Palliative Care and Shared Decision Making
Summary
Palliative care can help to relieve discomfort and stress for people with serious illnesses. It can be given along with treatments that try to cure the illness.
Shared decision making is a conversation with your doctor about treatment choices. Usually, treatment decisions are made when your doctor recommends a treatment and tells you about the possible pros and cons. But there’s often more than one way to treat an illness. In shared decision making, you and your doctor discuss various treatment options. A decision aid can show you the pros and cons of those different treatments, as well as their possible results.
Taking part in shared decision making can help you to make important palliative care decisions. It can bring to light the personal goals and values of you or your loved one. In addition to personal goals and values, the cost of treatment can be an important part of making choices about palliative care.
FAIR Health has created three decision aids for shared decision making during palliative care. The decision aids are free and include cost-of-care information. They can be used by patients or their families to help make choices about staying on:
- Ventilator for People Who Are Seriously Ill;
- Dialysis for People Who Are Seriously Ill; or
- Nutrition Options for People Who Are Seriously Ill.
You can access the decision aids here.
Shared Decision Making and Palliative Care
Palliative care can be given for serious illnesses like end-stage kidney disease (ESKD) or advanced cancer. In cases like these, shared decision making can provide a way for a patient, or a patient’s family, to think about what kind of care would best fit the patient’s needs and goals. For instance, someone with ESKD could use a decision aid to help him or her choose between remaining on kidney dialysis or stopping it.
Decisions about palliative care for serious illness are extremely personal, and there are no right or wrong choices. For example, one person may wish to be relieved of the discomfort of dialysis. That person may decide to go off of dialysis and let nature take its course. Another person may have the goal of seeing an important event take place—for instance, the birth of a grandchild. For that person, seeing the grandchild born is far more important than any discomfort he or she may have from dialysis.

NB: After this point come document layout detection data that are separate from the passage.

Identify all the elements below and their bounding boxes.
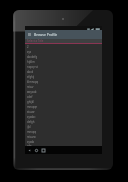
- staticText: xyzabc: [27, 115, 36, 119]
- button[interactable]: abcd: [25, 69, 102, 74]
- staticText: abcd: [27, 70, 34, 74]
- button[interactable]: mnopqr: [25, 104, 102, 109]
- button[interactable]: Back: [26, 146, 33, 154]
- button[interactable]: Select a Title: [25, 39, 102, 43]
- staticText: stuvw: [27, 110, 35, 114]
- button[interactable]: stuvw: [25, 109, 102, 114]
- button[interactable]: efghij: [25, 74, 102, 79]
- button[interactable]: wxyzab: [25, 89, 102, 94]
- button[interactable]: cde: [25, 144, 102, 146]
- staticText: cdef: [27, 95, 33, 99]
- staticText: ijkl: [27, 125, 31, 129]
- staticText: cde: [27, 144, 32, 146]
- staticText: efghij: [27, 75, 35, 79]
- button[interactable]: Navigate up: [25, 30, 102, 39]
- staticText: Select a Title: [27, 39, 44, 43]
- button[interactable]: xyzabc: [25, 114, 102, 119]
- button[interactable]: xyzab: [25, 139, 102, 144]
- staticText: mnopq: [27, 130, 37, 134]
- staticText: xyz: [27, 50, 32, 54]
- button[interactable]: defgh: [25, 119, 102, 124]
- staticText: nopq rst: [27, 65, 38, 69]
- button[interactable]: rstuv: [25, 84, 102, 89]
- button[interactable]: rstuvw: [25, 134, 102, 139]
- button[interactable]: ijkl: [25, 124, 102, 129]
- button[interactable]: ghijkl: [25, 99, 102, 104]
- button[interactable]: abcdefg: [25, 54, 102, 59]
- staticText: hijklm: [27, 60, 35, 64]
- button[interactable]: hijklm: [25, 59, 102, 64]
- staticText: abcdefg: [27, 55, 38, 59]
- staticText: xyzab: [27, 140, 35, 144]
- staticText: rstuv: [27, 85, 34, 89]
- button[interactable]: klmnopq: [25, 79, 102, 84]
- button[interactable]: 2: [25, 44, 102, 49]
- button[interactable]: Home: [33, 146, 40, 154]
- button[interactable]: Recent apps: [40, 146, 47, 154]
- staticText: klmnopq: [27, 80, 39, 84]
- button[interactable]: xyz: [25, 49, 102, 54]
- button[interactable]: cdef: [25, 94, 102, 99]
- staticText: ghijkl: [27, 100, 34, 104]
- staticText: defgh: [27, 120, 35, 124]
- staticText: mnopqr: [27, 105, 38, 109]
- staticText: rstuvw: [27, 135, 36, 139]
- staticText: Browse Profile: [34, 32, 58, 37]
- button[interactable]: nopq rst: [25, 64, 102, 69]
- button[interactable]: mnopq: [25, 129, 102, 134]
- staticText: 2: [27, 45, 29, 49]
- staticText: wxyzab: [27, 90, 37, 94]
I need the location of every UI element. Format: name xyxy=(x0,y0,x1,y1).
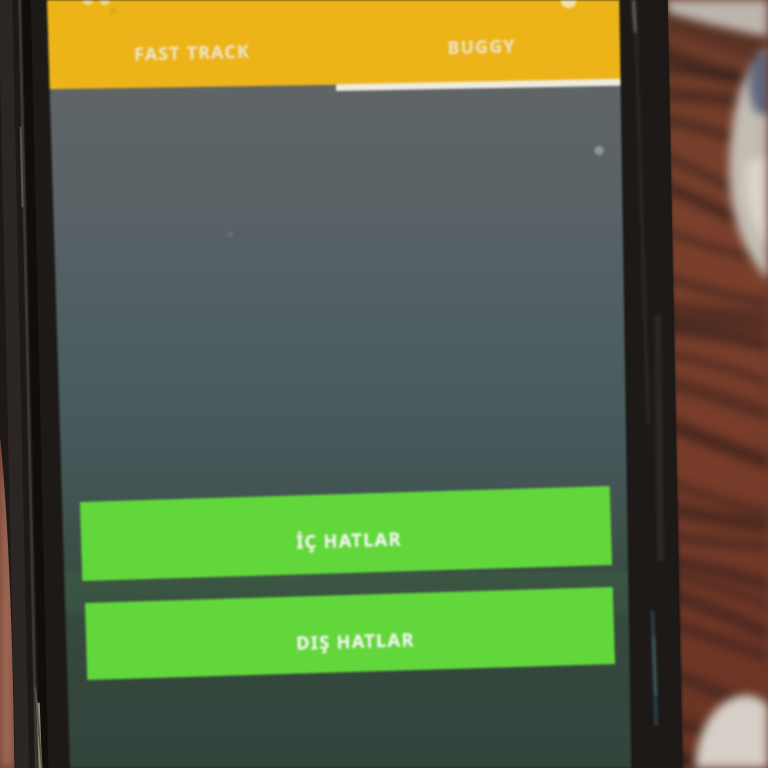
button[interactable]: FAST TRACK xyxy=(112,28,272,70)
button[interactable]: İÇ HATLAR xyxy=(80,486,612,581)
staticText: BUGGY xyxy=(447,33,516,59)
button[interactable]: BUGGY xyxy=(413,22,549,64)
staticText: DIŞ HATLAR xyxy=(296,627,416,656)
button[interactable]: DIŞ HATLAR xyxy=(85,587,615,680)
staticText: İÇ HATLAR xyxy=(296,526,403,554)
staticText: FAST TRACK xyxy=(134,38,250,66)
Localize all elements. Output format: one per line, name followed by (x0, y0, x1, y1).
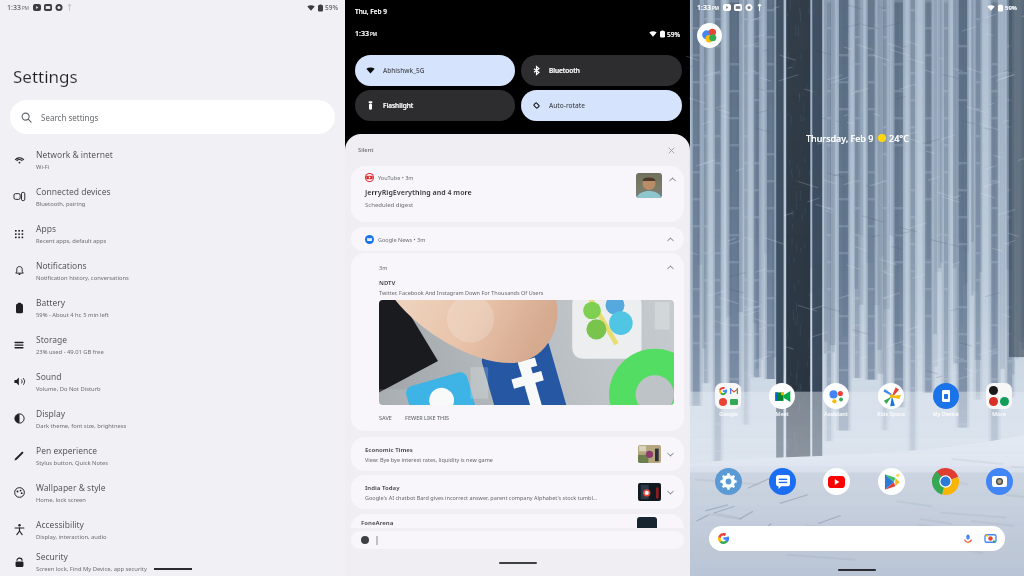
button[interactable] (709, 526, 1005, 551)
staticText: 3m (379, 264, 388, 271)
staticText: JerryRigEverything and 4 more (365, 188, 472, 198)
button[interactable]: Display (0, 400, 345, 437)
staticText: Wallpaper & style (36, 482, 106, 494)
staticText: Google's AI chatbot Bard gives incorrect… (365, 494, 598, 501)
button[interactable]: More (984, 383, 1014, 417)
staticText: Thursday, Feb 9 (806, 132, 874, 144)
button[interactable]: 3m (351, 253, 684, 431)
button[interactable]: Auto-rotate (521, 90, 682, 121)
button[interactable]: Kids Space (876, 383, 906, 417)
staticText: Scheduled digest (365, 201, 414, 209)
staticText: Economic Times (365, 446, 413, 454)
staticText: Notifications (36, 260, 87, 272)
staticText: Pen experience (36, 445, 98, 457)
staticText: Google News • 3m (378, 236, 426, 243)
staticText: Sound (36, 371, 62, 383)
staticText: Bluetooth (549, 66, 580, 75)
staticText: More (992, 410, 1006, 417)
staticText: PM (370, 31, 377, 37)
button[interactable]: FEWER LIKE THIS (405, 414, 450, 421)
staticText: Flashlight (383, 101, 414, 110)
button[interactable]: Notifications (0, 252, 345, 289)
button[interactable]: Apps (0, 215, 345, 252)
button[interactable]: Network & internet (0, 141, 345, 178)
button[interactable]: Google News • 3m (351, 227, 684, 251)
staticText: 24°C (889, 132, 909, 144)
button[interactable]: app (984, 468, 1014, 495)
staticText: 1:33 (355, 29, 369, 39)
staticText: Storage (36, 334, 68, 346)
staticText: Volume, Do Not Disturb (36, 385, 101, 393)
button[interactable]: Meet (767, 383, 797, 417)
staticText: 59% (667, 30, 680, 39)
staticText: Silent (358, 146, 374, 154)
button[interactable]: Storage (0, 326, 345, 363)
staticText: Stylus button, Quick Notes (36, 459, 109, 467)
staticText: Dark theme, font size, brightness (36, 422, 127, 430)
button[interactable]: app (821, 468, 851, 495)
button[interactable]: Economic Times (351, 437, 684, 471)
staticText: Recent apps, default apps (36, 237, 107, 245)
staticText: 1:33 (697, 3, 711, 13)
staticText: India Today (365, 484, 400, 492)
button[interactable]: app (767, 468, 797, 495)
button[interactable]: Pen experience (0, 437, 345, 474)
staticText: NDTV (379, 279, 396, 287)
button[interactable]: SAVE (379, 414, 392, 421)
staticText: Kids Space (877, 410, 905, 417)
button[interactable]: YouTube • 3m (351, 166, 684, 222)
staticText: Thu, Feb 9 (355, 7, 387, 16)
staticText: Display (36, 408, 65, 420)
button[interactable]: India Today (351, 475, 684, 509)
button[interactable]: Sound (0, 363, 345, 400)
button[interactable]: Battery (0, 289, 345, 326)
button[interactable]: Flashlight (355, 90, 515, 121)
button[interactable]: Google (697, 23, 722, 48)
staticText: Bluetooth, pairing (36, 200, 86, 208)
button[interactable]: Wallpaper & style (0, 474, 345, 511)
staticText: Display, interaction, audio (36, 533, 107, 541)
button[interactable]: app (876, 468, 906, 495)
button[interactable]: Do not disturb (361, 536, 369, 544)
staticText: Meet (775, 410, 789, 417)
button[interactable]: app (930, 468, 960, 495)
staticText: Wi-Fi (36, 163, 50, 171)
staticText: 59% - About 4 hr, 5 min left (36, 311, 109, 319)
staticText: View: Bye bye interest rates, liquidity … (365, 456, 493, 463)
staticText: 1:33 (7, 3, 21, 13)
button[interactable]: My Device (930, 383, 960, 417)
staticText: Network & internet (36, 149, 113, 161)
button[interactable]: Connected devices (0, 178, 345, 215)
staticText: 23% used - 49.01 GB free (36, 348, 104, 356)
button[interactable]: app (713, 468, 743, 495)
button[interactable]: Assistant (821, 383, 851, 417)
staticText: Security (36, 551, 68, 563)
staticText: Abhishwk_5G (383, 66, 425, 75)
button[interactable]: Abhishwk_5G (355, 55, 515, 86)
staticText: Accessibility (36, 519, 84, 531)
button[interactable]: Close (666, 145, 677, 156)
staticText: Screen lock, Find My Device, app securit… (36, 565, 147, 573)
button[interactable]: Google (713, 383, 743, 417)
staticText: PM (712, 5, 719, 11)
staticText: 59% (325, 3, 338, 12)
button[interactable]: Bluetooth (521, 55, 682, 86)
button[interactable]: Accessibility (0, 511, 345, 548)
staticText: Apps (36, 223, 56, 235)
staticText: Search settings (41, 112, 99, 123)
staticText: PM (22, 5, 29, 11)
staticText: Notification history, conversations (36, 274, 129, 282)
staticText: FoneArena (361, 519, 394, 527)
staticText: Twitter, Facebook And Instagram Down For… (379, 289, 544, 296)
staticText: YouTube • 3m (378, 174, 414, 181)
button[interactable]: Collapse (666, 173, 678, 185)
staticText: Connected devices (36, 186, 111, 198)
button[interactable]: Security (0, 548, 345, 576)
button[interactable]: Search settings (10, 100, 335, 134)
staticText: 59% (1005, 4, 1017, 12)
staticText: Battery (36, 297, 66, 309)
staticText: Assistant (824, 410, 848, 417)
staticText: My Device (932, 410, 959, 417)
staticText: Home, lock screen (36, 496, 86, 504)
staticText: Auto-rotate (549, 101, 585, 110)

Taking part in shared decision making can help make the goals and values of you or your loved one clear to you. Then it may be easier to make important decisions.
Your Action Plan: Make Decisions about Palliative Care
- If you think you’d like palliative care, talk to your doctor. Usually, you need a referral from your doctor for palliative care services.
- If you’re not clear on anything about your illness, or about what’s likely to happen with the illness in the future, ask your doctor to explain.
- Ask your doctor to go over any treatments for the illness that you may have in the future. Let your doctor know if there are any treatments you would or would not like to have.
- Talk to your doctor about your goals. For instance, if your goal is to see your child graduate from school, let your doctor know that.
- Let your doctor know if you have any personal, cultural, religious or spiritual beliefs that could have an effect on your care decisions.
- Give your doctor a copy of your living will or health care proxy, if you have one.